Love the comforting flavors of chicken pot pie but want a lighter, quicker, and healthier version? This Crustless Chicken Pot Pie brings all the creamy, hearty goodness of the classic dish—without the hassle of making a crust! Packed with tender chicken, a velvety sauce, and flavorful veggies, this one-pot meal is a game-changer for busy nights. Plus, it’s naturally gluten-free, lower in carbs, and easy to customize.
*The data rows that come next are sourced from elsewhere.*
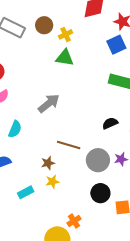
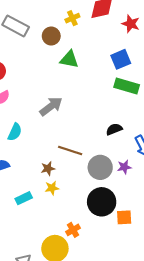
brown circle: (44, 25) -> (51, 36), moved
yellow cross: (66, 34) -> (72, 18), moved
blue square: (116, 45) -> (121, 59), moved
black circle: (100, 193) -> (102, 202), size x1.4

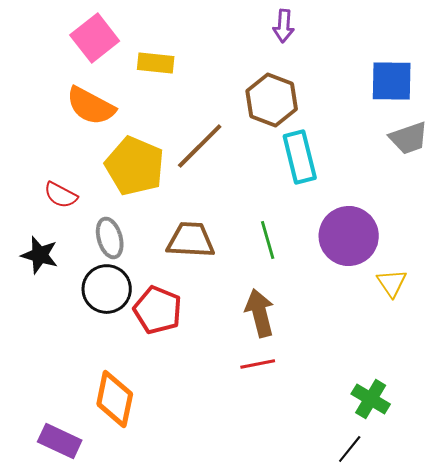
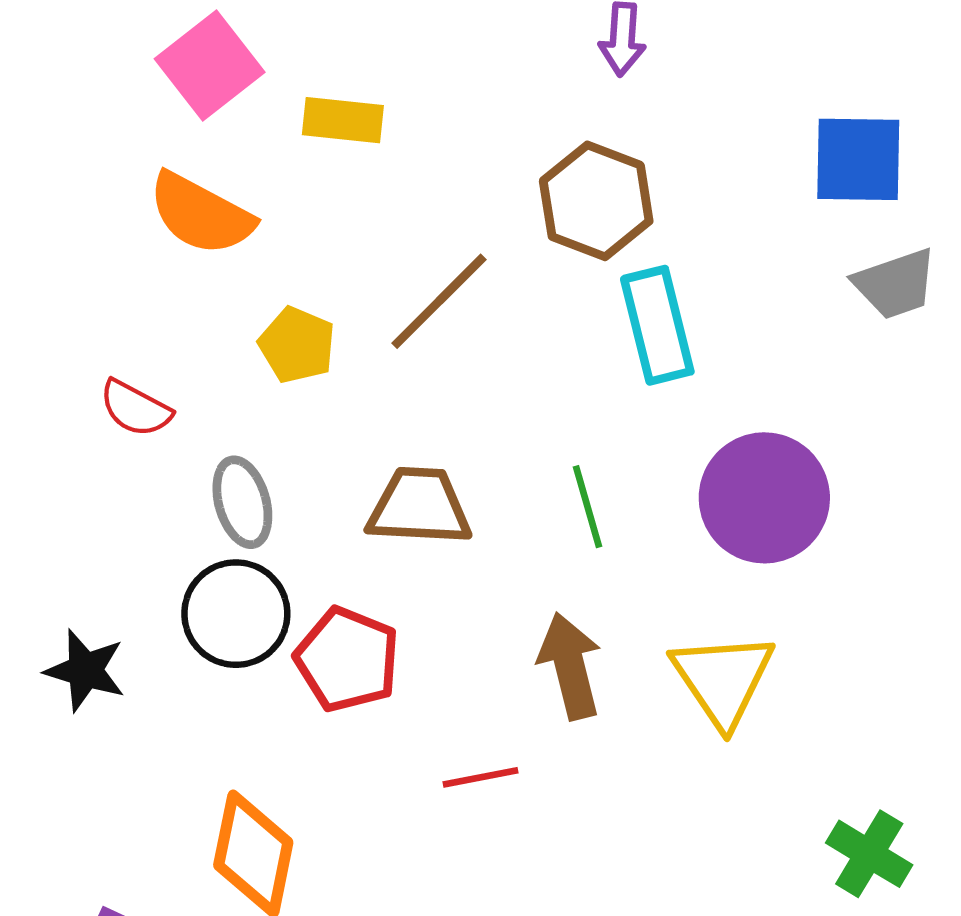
yellow pentagon: (135, 166) -> (297, 345), size x0.6
black star: (40, 255) -> (85, 670), moved
yellow triangle: (392, 283) -> (723, 679), moved, size x1.6
red line: (258, 364) -> (480, 777), moved
green cross: (371, 399) -> (869, 854), moved

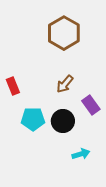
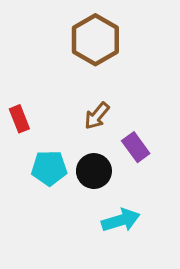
cyan arrow: (81, 154) -> (121, 220), size x1.4

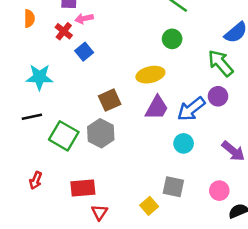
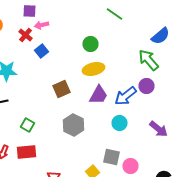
green circle: (172, 39) -> (90, 44), moved
gray hexagon: (101, 133) -> (74, 125), moved
green square: (64, 136) -> (28, 125), moved, size x0.6
red rectangle: (83, 188) -> (26, 152), moved
pink circle: (219, 191) -> (130, 166), moved

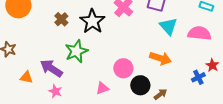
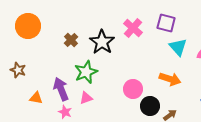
purple arrow: (51, 68) -> (61, 89), turned 35
pink triangle: (102, 88) -> (86, 98), moved

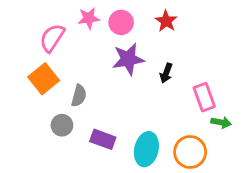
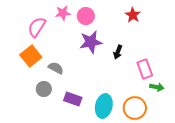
red star: (166, 21) -> (133, 15), moved
gray semicircle: (79, 96) -> (56, 68), turned -77

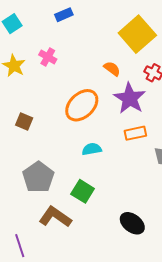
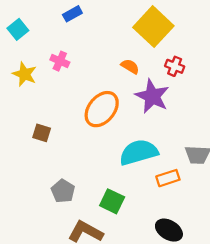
orange rectangle: (135, 133) -> (168, 178), moved
cyan semicircle: (92, 149) -> (139, 152), moved, size x1.8
gray pentagon: (38, 177) -> (63, 191), size x0.7

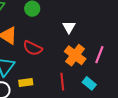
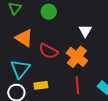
orange cross: (75, 55) -> (77, 57), moved

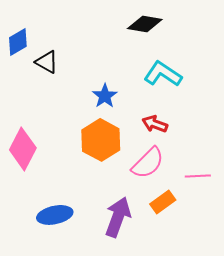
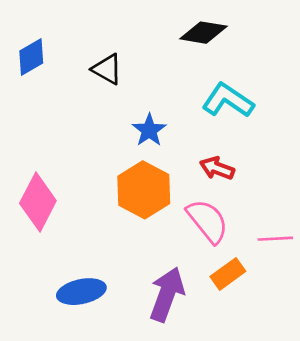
black triangle: (47, 62) -> (107, 69), moved
pink semicircle: (148, 163) -> (208, 221), turned -84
Cozy up with this nutritious and satisfying dish today!


Ingredients

  • 2 tablespoons olive oil
  • 1 pound boneless, skinless chicken breasts, cubed
  • 1 small onion, diced
  • 2 cloves garlic, minced
  • 2 medium carrots, diced
  • 2 celery stalks, chopped
  • 1 teaspoon dried parsley
  • ½ teaspoon dried rosemary
  • ½ teaspoon dried thyme
  • ½ teaspoon dried basil
  • 2 tablespoons whole wheat flour (or gluten-free 1:1 flour)
  • 2 cups low-sodium chicken broth
  • 1 cup milk (regular or dairy-free alternative)
  • ½ cup frozen peas
  • ½ cup frozen corn
  • Salt and pepper to taste

Instructions

1. Sauté the Chicken

  1. Heat olive oil in a large pot over medium heat.
  2. Add cubed chicken and cook until lightly browned on all sides. Remove from the pan and set aside.

2. Cook the Vegetables

  1. In the same pot, add diced onion, garlic, carrots, and celery.
  2. Sauté for 3-5 minutes until the vegetables begin to soften.

3. Build the Sauce

  1. Sprinkle in the parsley, rosemary, thyme, basil, and flour. Stir to coat the vegetables.
  2. Slowly pour in the chicken broth, stirring continuously to prevent lumps.

4. Thicken the Filling

  1. Bring the mixture to a simmer and let it cook for 5 minutes until slightly thickened.
  2. Stir in the milk and continue simmering for another 3 minutes.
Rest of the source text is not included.